Broadway Bestiary

One of the iffy things a play can do is try too hard. That is precisely what James Goldman’s The Lion in Winter (1966) does. Dialogue should be witty; so every line is, or tries to be, an epigram. Character is meant to change, develop; so every few minutes, the characters flip-flop or go off at right angles. As for the plot, it is ingenious and complex, what with the complicated politics of medieval England and France. We get the continuous machinations of England’s Henry II; his queen and adversary, Eleanor of Aquitaine; and their three sons: Richard Lionheart, Geoffrey, and John, each of whom covets the crown. Also of young Philip of France, who aims to recover as much as possible of the French territories now under English rule. So much history and geography is tossed about that your head feels it is swimming the English Channel in both directions at once.

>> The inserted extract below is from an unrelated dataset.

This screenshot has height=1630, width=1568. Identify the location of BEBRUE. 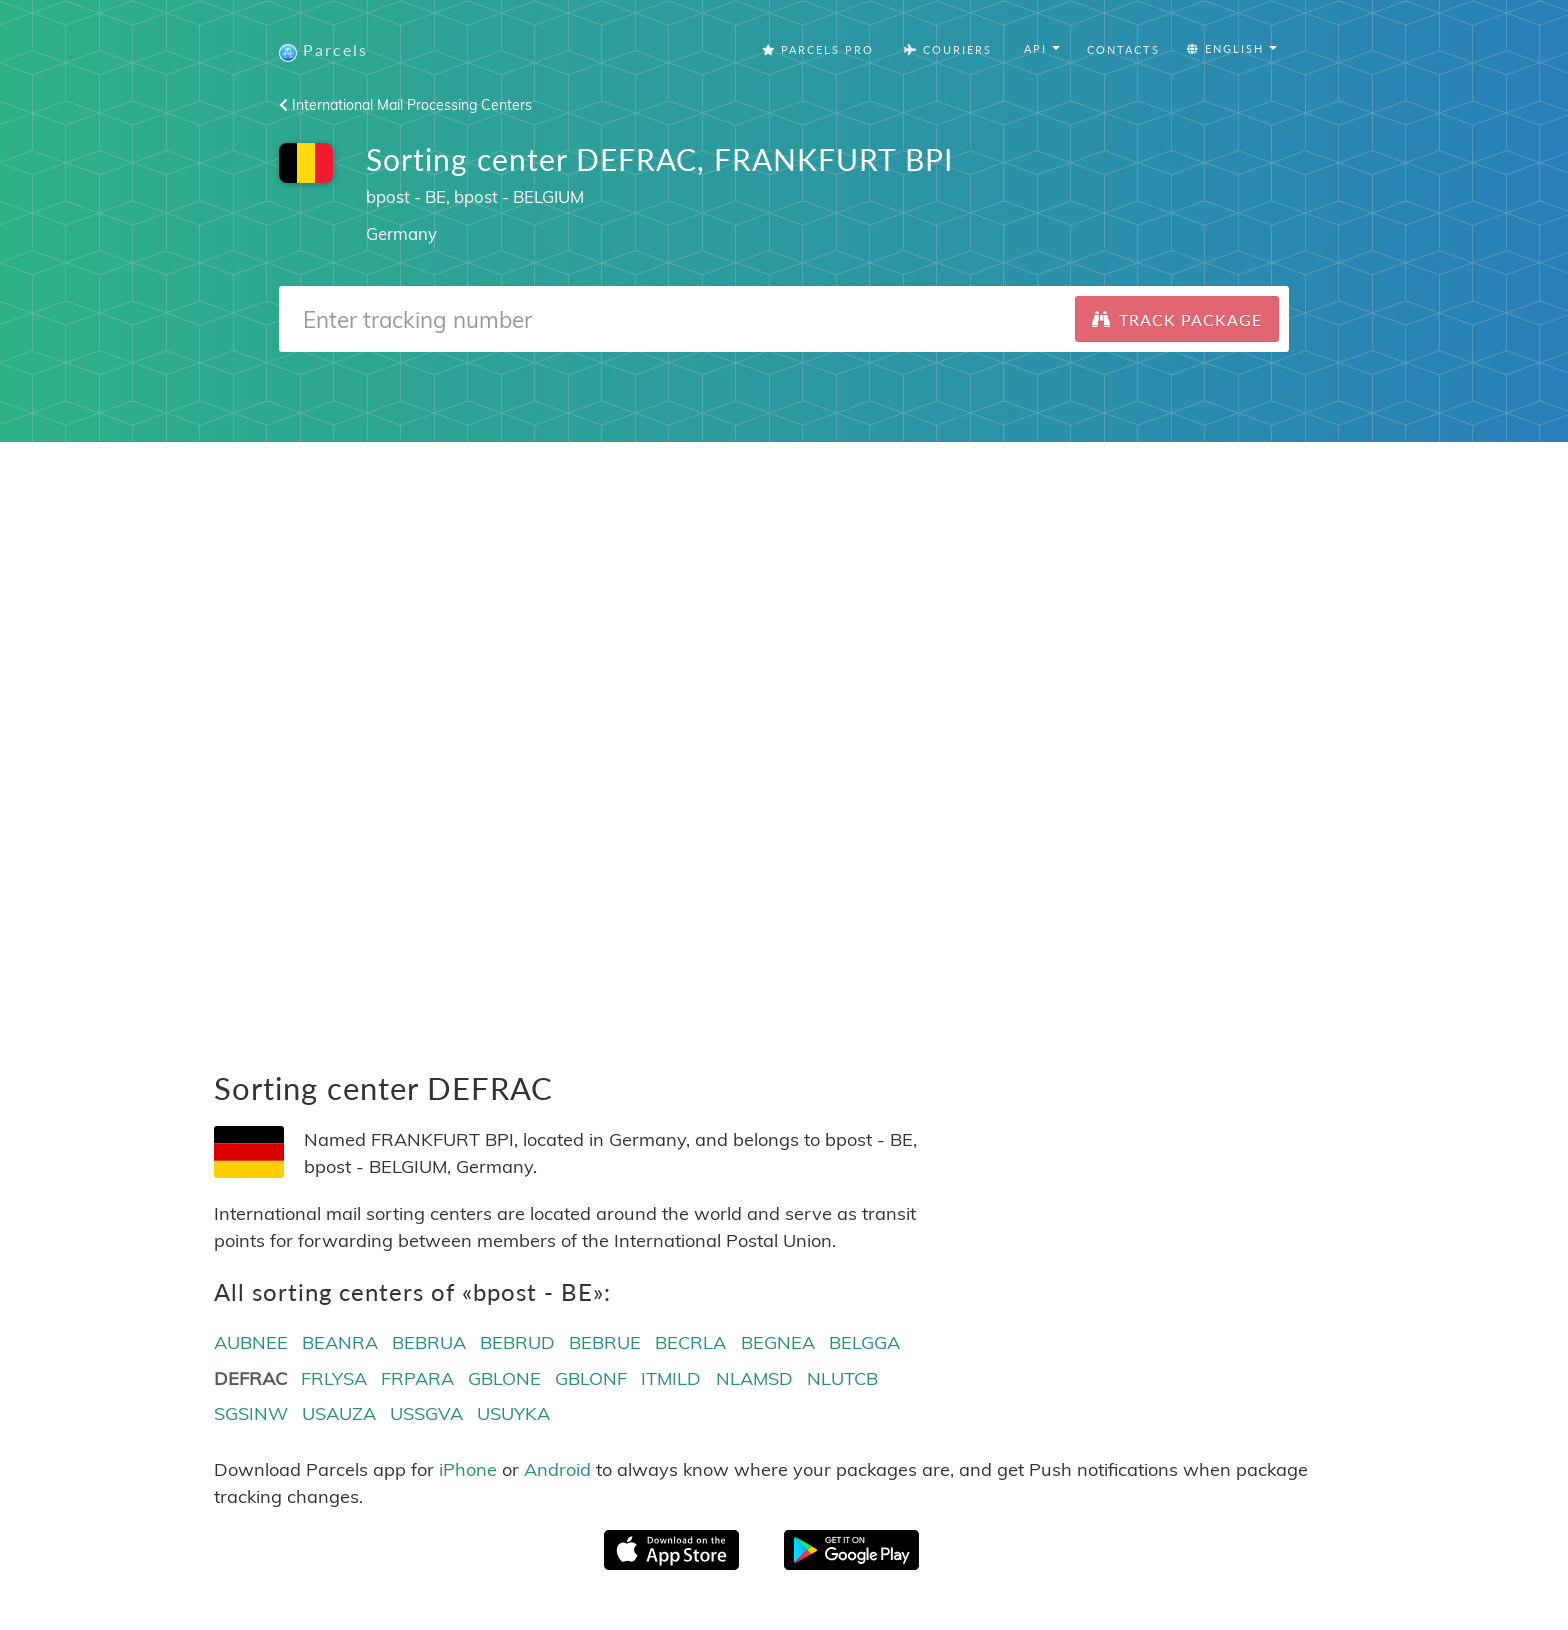 (605, 1342).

On the other hand, many of the lines really are funny, or at least clever; the audience is not patronized; and the actors are given plenty of chances to strut their stuff. Goldman claimed that though the words were all his, historical facts were faithfully observed. Well, yes and no. If Henry kept Eleanor captive in a castle for years, the play observes this; but the playwright is also forced to keep things interesting, to make the pair improbably still in love with each other. The French princess Alais and Henry are lovers, yet every ten minutes she is to marry one or another of his sons. And she and Eleanor are bursting with unlikely love-hate for each other.

Pinpoint casting would help greatly, but we don’t quite get it. Laurence Fishburne’s Henry is good enough to make us forget that the king was white, good enough to erase memories of Peter O’Toole in the movie version but not good enough to efface Robert Preston in the play’s premiere. (Could anyone?) Stockard Channing is sassily sparkly as Eleanor, but I recall Rosemary Harris’s achieving as much with greater ease. The others are problematic. As Geoffrey, the dullest son, Neal Huff is at least competent; but Keith Nobbs’s John, meant to be obnoxious, succeeds too well. As Philip, Roger Howarth overplays the character’s sexual ambiguity. Chuma Hunter-Gault’s Richard may indeed be lionhearted but is mouse-mannered and flabby-voiced. As Alais, Emily Bergl seems less Henry II’s paramour than Carrie 2’s heroine, her current onscreen role.

Michael Mayer’s direction can go from poor (A View From the Bridge, The Triumph of Love) to fine (Side Man; You’re a Good Man, Charlie Brown); here it falls somewhere midway. Kenneth Posner’s lighting and Michael Krass’s costumes attain their customary heights; David Gallo, hitherto known for his comic, contemporary sets, here dazzles equally with serious, historical ones. Both the majestic columns and the convex, metal-link inner curtain work wonders.

But Goldman cannot avoid occasional vulgarity, as in the ludicrously facile “Of course he has a knife, we all have a knife – it’s 1183 and we are all barbarians”; or such jokes as “They threw the baby out and kept the afterbirth,” which must have been hoary even in 1183.